Grotto D’Oro is a gilder’s workshop on the mountain in Città Alta, an Elizabethan-style village above the city of Bergamo. The piazza is Italian, but the details are old-world English: wrought iron, curlicued gates, and fussy architectural ornamentation on the buildings. No saltwater taffy colors here, only neutrals, white and beige with a touch of pink that comes from the light. Even the winter birds play along, circling overhead, jet-black slashes in the sky that drop onto the piazza, tuck in their wings, and skitter on the stone tiles searching for crumbs.

“If Bergamo’s Città Alta were a woman, she would be Jane Eyre,”I tell Angelo. “It’s a fortress. It reminds me of Thornfield Hall.

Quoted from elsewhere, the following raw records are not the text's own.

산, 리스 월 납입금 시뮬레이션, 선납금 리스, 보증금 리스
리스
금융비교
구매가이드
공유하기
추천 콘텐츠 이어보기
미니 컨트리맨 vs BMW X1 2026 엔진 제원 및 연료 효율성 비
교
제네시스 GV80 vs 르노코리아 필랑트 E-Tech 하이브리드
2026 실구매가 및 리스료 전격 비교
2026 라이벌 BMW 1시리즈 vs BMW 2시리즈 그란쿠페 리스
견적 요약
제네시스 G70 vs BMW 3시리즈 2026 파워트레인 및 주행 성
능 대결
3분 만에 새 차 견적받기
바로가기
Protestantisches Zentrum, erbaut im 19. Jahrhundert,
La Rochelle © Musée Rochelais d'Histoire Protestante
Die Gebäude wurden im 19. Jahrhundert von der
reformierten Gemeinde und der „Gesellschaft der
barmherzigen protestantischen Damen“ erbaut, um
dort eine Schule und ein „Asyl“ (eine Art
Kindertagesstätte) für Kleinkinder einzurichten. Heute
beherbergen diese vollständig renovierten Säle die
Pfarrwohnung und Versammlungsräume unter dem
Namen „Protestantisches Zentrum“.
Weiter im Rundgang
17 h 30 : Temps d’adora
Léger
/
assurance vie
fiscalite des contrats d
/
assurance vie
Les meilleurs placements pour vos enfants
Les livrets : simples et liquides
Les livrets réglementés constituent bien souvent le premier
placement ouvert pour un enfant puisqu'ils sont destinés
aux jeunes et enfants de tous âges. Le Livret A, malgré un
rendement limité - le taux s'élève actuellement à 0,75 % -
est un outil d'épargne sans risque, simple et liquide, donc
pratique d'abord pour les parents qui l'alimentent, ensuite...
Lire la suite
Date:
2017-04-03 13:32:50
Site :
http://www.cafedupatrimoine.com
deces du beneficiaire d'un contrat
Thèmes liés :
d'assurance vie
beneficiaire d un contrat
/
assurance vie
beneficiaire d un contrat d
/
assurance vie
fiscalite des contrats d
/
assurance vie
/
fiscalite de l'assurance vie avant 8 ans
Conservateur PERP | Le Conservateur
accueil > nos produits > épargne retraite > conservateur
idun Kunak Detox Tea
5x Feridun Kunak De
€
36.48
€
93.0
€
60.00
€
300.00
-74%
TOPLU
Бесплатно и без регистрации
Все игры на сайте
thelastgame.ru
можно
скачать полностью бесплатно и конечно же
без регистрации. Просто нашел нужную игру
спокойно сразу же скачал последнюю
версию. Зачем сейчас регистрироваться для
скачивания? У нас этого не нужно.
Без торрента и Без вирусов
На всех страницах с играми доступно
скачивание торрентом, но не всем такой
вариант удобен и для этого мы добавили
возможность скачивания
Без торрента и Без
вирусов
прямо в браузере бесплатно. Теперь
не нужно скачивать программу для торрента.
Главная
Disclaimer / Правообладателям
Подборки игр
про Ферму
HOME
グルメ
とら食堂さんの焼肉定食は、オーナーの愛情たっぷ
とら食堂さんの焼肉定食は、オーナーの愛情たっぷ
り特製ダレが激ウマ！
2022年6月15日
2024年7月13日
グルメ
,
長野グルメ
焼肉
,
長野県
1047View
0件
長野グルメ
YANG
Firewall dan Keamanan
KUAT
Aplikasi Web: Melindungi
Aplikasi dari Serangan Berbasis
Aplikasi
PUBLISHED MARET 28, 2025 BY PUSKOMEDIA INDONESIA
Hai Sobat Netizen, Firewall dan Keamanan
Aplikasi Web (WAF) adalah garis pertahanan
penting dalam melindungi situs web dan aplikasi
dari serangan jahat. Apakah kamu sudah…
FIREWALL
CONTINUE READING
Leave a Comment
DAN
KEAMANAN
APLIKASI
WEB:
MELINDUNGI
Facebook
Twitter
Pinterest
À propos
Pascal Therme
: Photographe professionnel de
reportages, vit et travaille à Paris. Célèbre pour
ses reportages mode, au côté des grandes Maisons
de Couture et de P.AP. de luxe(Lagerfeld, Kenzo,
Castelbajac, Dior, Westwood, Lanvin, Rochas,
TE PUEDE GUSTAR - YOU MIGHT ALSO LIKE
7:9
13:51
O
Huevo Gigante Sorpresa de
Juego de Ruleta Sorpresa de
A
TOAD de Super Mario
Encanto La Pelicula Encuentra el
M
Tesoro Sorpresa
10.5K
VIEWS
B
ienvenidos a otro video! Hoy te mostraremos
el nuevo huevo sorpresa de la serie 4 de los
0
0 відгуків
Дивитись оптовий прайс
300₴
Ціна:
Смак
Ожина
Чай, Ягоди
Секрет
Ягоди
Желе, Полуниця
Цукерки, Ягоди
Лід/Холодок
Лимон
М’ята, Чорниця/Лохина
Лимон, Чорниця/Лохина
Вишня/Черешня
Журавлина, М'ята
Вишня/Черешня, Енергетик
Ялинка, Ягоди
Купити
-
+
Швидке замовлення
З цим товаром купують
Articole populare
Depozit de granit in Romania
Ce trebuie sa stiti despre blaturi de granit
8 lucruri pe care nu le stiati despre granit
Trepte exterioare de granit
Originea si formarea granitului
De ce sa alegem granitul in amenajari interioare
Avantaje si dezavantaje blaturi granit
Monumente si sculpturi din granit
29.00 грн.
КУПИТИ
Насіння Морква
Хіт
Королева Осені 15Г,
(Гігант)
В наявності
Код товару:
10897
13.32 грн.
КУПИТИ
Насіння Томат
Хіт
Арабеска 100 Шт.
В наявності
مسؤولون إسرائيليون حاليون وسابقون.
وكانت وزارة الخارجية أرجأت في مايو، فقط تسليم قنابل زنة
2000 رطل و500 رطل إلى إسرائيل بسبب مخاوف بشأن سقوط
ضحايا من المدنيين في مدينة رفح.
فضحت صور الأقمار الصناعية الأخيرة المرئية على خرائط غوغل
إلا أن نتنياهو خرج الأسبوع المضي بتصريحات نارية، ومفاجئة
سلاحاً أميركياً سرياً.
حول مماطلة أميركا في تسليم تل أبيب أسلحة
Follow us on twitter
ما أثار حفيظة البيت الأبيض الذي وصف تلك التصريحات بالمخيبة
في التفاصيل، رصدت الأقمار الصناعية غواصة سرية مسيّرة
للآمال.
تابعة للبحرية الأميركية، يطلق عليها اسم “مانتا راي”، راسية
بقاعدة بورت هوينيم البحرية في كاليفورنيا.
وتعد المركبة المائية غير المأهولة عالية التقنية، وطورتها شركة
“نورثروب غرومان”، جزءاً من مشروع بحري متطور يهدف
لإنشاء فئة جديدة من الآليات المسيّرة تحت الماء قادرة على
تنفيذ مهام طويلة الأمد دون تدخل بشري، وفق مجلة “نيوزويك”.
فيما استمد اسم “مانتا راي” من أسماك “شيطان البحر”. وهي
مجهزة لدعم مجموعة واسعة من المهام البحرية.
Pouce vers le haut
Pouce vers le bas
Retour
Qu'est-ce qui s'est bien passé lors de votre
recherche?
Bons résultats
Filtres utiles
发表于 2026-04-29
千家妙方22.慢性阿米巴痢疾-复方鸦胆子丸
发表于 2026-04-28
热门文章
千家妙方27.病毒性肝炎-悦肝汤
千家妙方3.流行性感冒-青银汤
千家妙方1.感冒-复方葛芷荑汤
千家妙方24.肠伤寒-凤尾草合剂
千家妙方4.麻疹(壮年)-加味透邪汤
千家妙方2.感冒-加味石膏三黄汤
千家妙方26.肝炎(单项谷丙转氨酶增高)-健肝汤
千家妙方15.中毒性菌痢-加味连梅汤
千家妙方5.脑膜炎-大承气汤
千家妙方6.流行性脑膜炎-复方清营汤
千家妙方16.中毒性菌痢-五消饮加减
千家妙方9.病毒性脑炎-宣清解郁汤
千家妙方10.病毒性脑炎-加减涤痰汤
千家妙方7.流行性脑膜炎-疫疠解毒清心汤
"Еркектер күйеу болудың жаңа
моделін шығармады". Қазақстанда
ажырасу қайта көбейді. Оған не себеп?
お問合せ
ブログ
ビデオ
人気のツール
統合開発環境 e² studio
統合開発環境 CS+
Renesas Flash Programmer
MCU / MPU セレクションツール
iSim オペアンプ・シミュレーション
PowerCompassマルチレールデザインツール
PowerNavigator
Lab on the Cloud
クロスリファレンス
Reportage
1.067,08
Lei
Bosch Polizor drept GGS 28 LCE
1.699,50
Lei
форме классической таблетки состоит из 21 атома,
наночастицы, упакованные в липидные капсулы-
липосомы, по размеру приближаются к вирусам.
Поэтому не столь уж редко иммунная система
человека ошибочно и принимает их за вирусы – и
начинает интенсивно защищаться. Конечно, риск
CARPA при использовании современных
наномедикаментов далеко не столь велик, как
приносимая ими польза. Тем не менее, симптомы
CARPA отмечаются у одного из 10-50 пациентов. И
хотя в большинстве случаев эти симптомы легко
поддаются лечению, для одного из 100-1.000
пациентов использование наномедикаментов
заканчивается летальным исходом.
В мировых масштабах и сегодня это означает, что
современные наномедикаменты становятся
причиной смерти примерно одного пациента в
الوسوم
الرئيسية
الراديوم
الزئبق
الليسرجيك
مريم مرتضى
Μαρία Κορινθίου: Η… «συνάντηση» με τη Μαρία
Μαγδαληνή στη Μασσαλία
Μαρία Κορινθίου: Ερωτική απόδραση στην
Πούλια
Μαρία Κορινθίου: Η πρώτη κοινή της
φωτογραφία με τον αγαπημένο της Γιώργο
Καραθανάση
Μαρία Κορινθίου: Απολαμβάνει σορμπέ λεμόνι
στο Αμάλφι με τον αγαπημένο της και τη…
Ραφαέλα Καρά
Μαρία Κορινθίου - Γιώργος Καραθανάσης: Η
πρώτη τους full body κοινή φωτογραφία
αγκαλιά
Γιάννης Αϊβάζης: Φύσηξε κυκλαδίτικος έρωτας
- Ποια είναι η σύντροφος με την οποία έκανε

It’s set on the mountain, remote, and it feels like it’s got secrets.”

“Is everything you see in the world from a story in a book?” Angelo asks.

Beppe’s workshop is off the piazza, in a single-story stone building, tucked into the mountain with rounded edges, which may be why it’s called a grotto. We enter through a pair of wooden barn doors with brass rings for knobs. Inside, the workshop is one large room with a long farm table cleared for work. Against the walls are piles of marble blocks, stacks of stones, planks of wood, and granite sheets resting against the walls like mirrors. The stools are so old the wood is worn on the seats and slope where Beppe sits, pitched forward to do his work.